## How to complete this task
Among the records, which lines hold the word "Stress"? Pick them out.

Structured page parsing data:
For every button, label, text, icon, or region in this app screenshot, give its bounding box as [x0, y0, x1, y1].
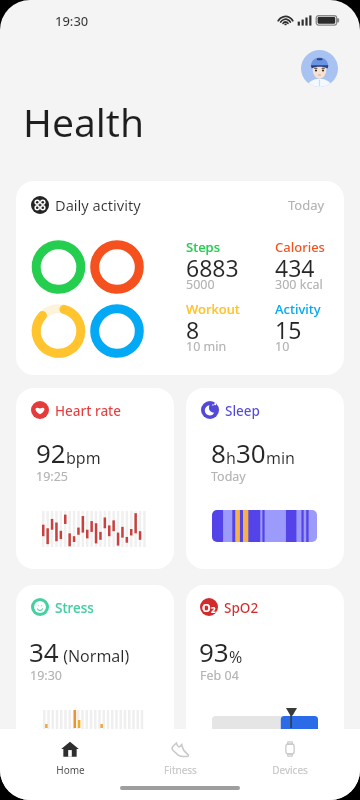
button[interactable]: Fitness [125, 729, 235, 776]
staticText: 34 [29, 634, 59, 669]
button[interactable]: O [186, 585, 344, 766]
staticText: 19:30 [55, 12, 89, 30]
staticText: Steps [186, 238, 220, 256]
staticText: Health [23, 95, 145, 148]
staticText: 434 [275, 252, 315, 283]
staticText: Home [56, 763, 85, 776]
staticText: 2 [211, 604, 216, 615]
staticText: 8 [211, 435, 226, 470]
staticText: 10 min [186, 338, 227, 355]
staticText: 8 [186, 314, 200, 345]
staticText: 15 [275, 314, 302, 345]
button[interactable]: Devices [235, 729, 345, 776]
button[interactable]: Heart rate [16, 388, 174, 569]
staticText: 93 [199, 634, 229, 669]
staticText: 30 [236, 435, 266, 470]
staticText: Devices [272, 763, 308, 776]
staticText: h [226, 447, 236, 469]
staticText: Sleep [225, 402, 260, 420]
staticText: 92 [36, 435, 66, 470]
button[interactable]: Daily activity [16, 181, 344, 375]
staticText: (Normal) [59, 645, 130, 667]
staticText: 10 [275, 338, 290, 355]
staticText: Daily activity [55, 195, 141, 215]
staticText: 300 kcal [275, 276, 323, 293]
staticText: min [266, 447, 295, 469]
staticText: bpm [66, 447, 101, 469]
staticText: 5000 [186, 276, 215, 293]
button[interactable]: Profile [301, 50, 338, 87]
staticText: Workout [186, 300, 240, 318]
staticText: Feb 04 [200, 667, 239, 684]
staticText: SpO2 [224, 599, 259, 617]
button[interactable]: Sleep [186, 388, 344, 569]
staticText: Fitness [164, 763, 197, 776]
staticText: 6883 [186, 252, 239, 283]
staticText: 19:25 [36, 468, 68, 485]
staticText: Today [211, 468, 246, 485]
staticText: Calories [275, 238, 325, 256]
staticText: Today [288, 196, 325, 214]
button[interactable]: Home [15, 729, 125, 776]
button[interactable]: Stress [16, 585, 174, 766]
staticText: Heart rate [55, 402, 122, 420]
staticText: Activity [275, 300, 321, 318]
staticText: O [202, 600, 211, 615]
staticText: % [229, 646, 243, 668]
staticText: Stress [55, 599, 94, 617]
staticText: 19:30 [30, 667, 62, 684]
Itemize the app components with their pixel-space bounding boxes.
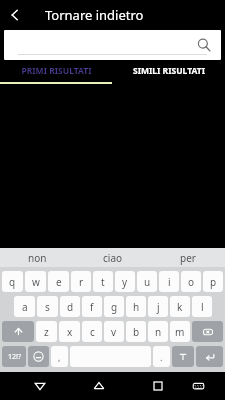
staticText: v [111,325,117,339]
staticText: l [201,300,204,314]
button[interactable]: o [181,271,201,292]
button[interactable]: j [148,296,168,317]
button[interactable]: v [104,321,124,342]
button[interactable]: c [82,321,102,342]
button[interactable]: Shift [2,321,34,342]
staticText: y [122,275,128,289]
button[interactable]: 12!? [2,346,26,367]
button[interactable]: Search [195,36,213,54]
button[interactable]: g [104,296,124,317]
staticText: x [67,325,73,339]
button[interactable]: Emoji [28,346,49,367]
staticText: k [177,300,183,314]
button[interactable]: Enter [196,346,223,367]
button[interactable]: t [93,271,113,292]
staticText: e [56,275,62,289]
button[interactable]: Backspace [192,321,223,342]
button[interactable]: h [126,296,146,317]
staticText: . [160,351,163,363]
button[interactable]: f [82,296,102,317]
staticText: b [133,325,140,339]
button[interactable]: d [60,296,80,317]
button[interactable]: z [36,321,57,342]
button[interactable]: per [150,248,225,267]
staticText: SIMILI RISULTATI [133,65,205,77]
staticText: g [111,300,118,314]
staticText: PRIMI RISULTATI [21,65,92,77]
button[interactable]: Back [26,372,54,400]
staticText: non [28,251,47,265]
button[interactable]: Back [0,0,29,29]
staticText: 12!? [8,352,21,362]
button[interactable]: k [170,296,190,317]
button[interactable]: a [14,296,35,317]
button[interactable]: ciao [75,248,150,267]
button[interactable]: r [71,271,91,292]
button[interactable]: SIMILI RISULTATI [112,60,225,82]
staticText: q [9,275,16,289]
staticText: , [58,351,61,363]
other: Text options [172,346,194,367]
button[interactable]: n [148,321,168,342]
button[interactable]: s [37,296,58,317]
button[interactable]: m [170,321,190,342]
staticText: t [101,275,105,289]
staticText: per [180,251,196,265]
button[interactable]: u [137,271,157,292]
button[interactable]: PRIMI RISULTATI [0,60,112,82]
staticText: p [210,275,217,289]
staticText: c [90,325,95,339]
staticText: f [90,300,94,314]
button[interactable]: x [59,321,80,342]
other: Emoji [28,346,49,367]
button[interactable]: q [2,271,23,292]
staticText: d [67,300,74,314]
button[interactable]: , [51,346,68,367]
staticText: n [155,325,162,339]
button[interactable]: Home [85,372,113,400]
other: Backspace [192,321,223,342]
button[interactable]: Text options [172,346,194,367]
staticText: w [32,275,40,289]
button[interactable]: b [126,321,146,342]
staticText: Tornare indietro [45,6,144,24]
button[interactable]: y [115,271,135,292]
button[interactable]: l [192,296,212,317]
button[interactable]: p [203,271,223,292]
button[interactable]: . [153,346,170,367]
staticText: j [157,300,160,314]
button[interactable]: Recent apps [144,372,172,400]
staticText: m [175,325,185,339]
staticText: ciao [103,251,123,265]
staticText: s [45,300,50,314]
button[interactable]: Search [4,30,221,60]
staticText: i [168,275,171,289]
other: Enter [196,346,223,367]
staticText: u [144,275,151,289]
other: Shift [2,321,34,342]
button[interactable]: non [0,248,75,267]
button[interactable]: Hide keyboard [184,372,212,400]
button[interactable]: w [25,271,46,292]
button[interactable]: e [48,271,69,292]
staticText: a [22,300,28,314]
staticText: o [188,275,195,289]
staticText: r [79,275,84,289]
staticText: h [133,300,140,314]
button[interactable]: i [159,271,179,292]
staticText: z [44,325,49,339]
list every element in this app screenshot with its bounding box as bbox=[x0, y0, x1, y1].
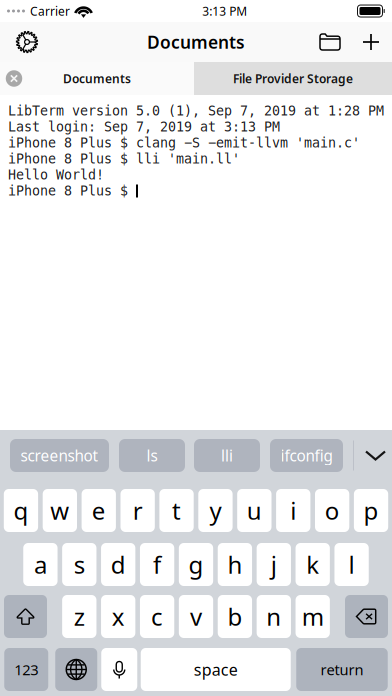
staticText: y bbox=[209, 494, 221, 527]
button[interactable]: q bbox=[4, 489, 38, 532]
staticText: m bbox=[302, 600, 324, 633]
staticText: q bbox=[13, 494, 28, 527]
button[interactable]: 123 bbox=[4, 648, 48, 691]
button[interactable]: Dictation bbox=[101, 648, 137, 691]
button[interactable]: w bbox=[43, 489, 77, 532]
button[interactable]: k bbox=[296, 543, 330, 586]
staticText: b bbox=[227, 600, 242, 633]
staticText: screenshot bbox=[20, 445, 98, 466]
staticText: Carrier bbox=[30, 3, 70, 19]
staticText: ls bbox=[146, 445, 158, 466]
staticText: Last login: Sep 7, 2019 at 3:13 PM bbox=[8, 119, 280, 135]
staticText: r bbox=[133, 494, 143, 527]
button[interactable]: h bbox=[218, 543, 252, 586]
staticText: 3:13 PM bbox=[202, 3, 247, 19]
button[interactable]: b bbox=[218, 595, 252, 638]
button[interactable]: e bbox=[82, 489, 116, 532]
staticText: n bbox=[266, 600, 281, 633]
button[interactable]: z bbox=[62, 595, 96, 638]
button[interactable]: Delete bbox=[345, 595, 388, 638]
staticText: Documents bbox=[147, 30, 245, 54]
staticText: k bbox=[306, 548, 319, 581]
button[interactable]: u bbox=[237, 489, 272, 532]
button[interactable]: Close bbox=[0, 62, 28, 95]
button[interactable]: Settings bbox=[0, 22, 54, 62]
button[interactable]: p bbox=[354, 489, 388, 532]
button[interactable]: s bbox=[62, 543, 96, 586]
button[interactable]: f bbox=[140, 543, 174, 586]
button[interactable]: Shift bbox=[4, 595, 47, 638]
staticText: Documents bbox=[63, 70, 131, 87]
staticText: w bbox=[50, 494, 69, 527]
staticText: h bbox=[227, 548, 242, 581]
staticText: lli bbox=[221, 445, 233, 466]
button[interactable]: y bbox=[198, 489, 233, 532]
button[interactable]: t bbox=[159, 489, 194, 532]
button[interactable]: m bbox=[296, 595, 330, 638]
button[interactable]: g bbox=[179, 543, 213, 586]
staticText: u bbox=[247, 494, 262, 527]
button[interactable]: d bbox=[101, 543, 135, 586]
staticText: LibTerm version 5.0 (1), Sep 7, 2019 at … bbox=[8, 103, 384, 119]
button[interactable]: j bbox=[257, 543, 291, 586]
button[interactable]: space bbox=[141, 648, 291, 691]
button[interactable]: Documents bbox=[0, 62, 194, 95]
staticText: g bbox=[188, 548, 204, 581]
staticText: f bbox=[153, 548, 161, 581]
button[interactable]: File Provider Storage bbox=[194, 62, 392, 95]
button[interactable]: Hide keyboard bbox=[359, 439, 392, 472]
button[interactable]: v bbox=[179, 595, 213, 638]
button[interactable]: return bbox=[296, 648, 388, 691]
staticText: a bbox=[34, 548, 47, 581]
staticText: c bbox=[151, 600, 163, 633]
staticText: iPhone 8 Plus $ lli 'main.ll' bbox=[8, 151, 240, 167]
button[interactable]: i bbox=[276, 489, 310, 532]
staticText: i bbox=[290, 494, 296, 527]
button[interactable]: Add bbox=[350, 22, 392, 62]
staticText: iPhone 8 Plus $ bbox=[8, 183, 136, 199]
staticText: d bbox=[111, 548, 126, 581]
button[interactable]: x bbox=[101, 595, 135, 638]
staticText: o bbox=[325, 494, 340, 527]
staticText: p bbox=[364, 494, 378, 527]
staticText: Hello World! bbox=[8, 167, 104, 183]
staticText: j bbox=[271, 548, 277, 581]
button[interactable]: r bbox=[120, 489, 155, 532]
button[interactable]: n bbox=[257, 595, 291, 638]
staticText: 123 bbox=[14, 660, 38, 680]
staticText: v bbox=[190, 600, 202, 633]
button[interactable]: a bbox=[23, 543, 58, 586]
staticText: x bbox=[112, 600, 125, 633]
button[interactable]: ifconfig bbox=[270, 439, 343, 472]
staticText: iPhone 8 Plus $ clang −S −emit-llvm 'mai… bbox=[8, 135, 360, 151]
staticText: space bbox=[194, 659, 238, 680]
button[interactable]: lli bbox=[194, 439, 260, 472]
staticText: t bbox=[172, 494, 181, 527]
button[interactable]: l bbox=[334, 543, 369, 586]
staticText: File Provider Storage bbox=[233, 70, 353, 87]
button[interactable]: New folder bbox=[310, 22, 350, 62]
staticText: e bbox=[92, 494, 106, 527]
staticText: return bbox=[320, 660, 364, 680]
button[interactable]: screenshot bbox=[10, 439, 109, 472]
staticText: s bbox=[74, 548, 85, 581]
staticText: l bbox=[349, 548, 355, 581]
staticText: z bbox=[74, 600, 85, 633]
button[interactable]: Next keyboard bbox=[55, 648, 97, 691]
button[interactable]: c bbox=[140, 595, 174, 638]
button[interactable]: o bbox=[315, 489, 349, 532]
button[interactable]: ls bbox=[119, 439, 185, 472]
staticText: ifconfig bbox=[280, 445, 332, 466]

## Solution for this problem
button[interactable]: Stress [16, 585, 174, 766]
staticText: Stress [55, 599, 94, 617]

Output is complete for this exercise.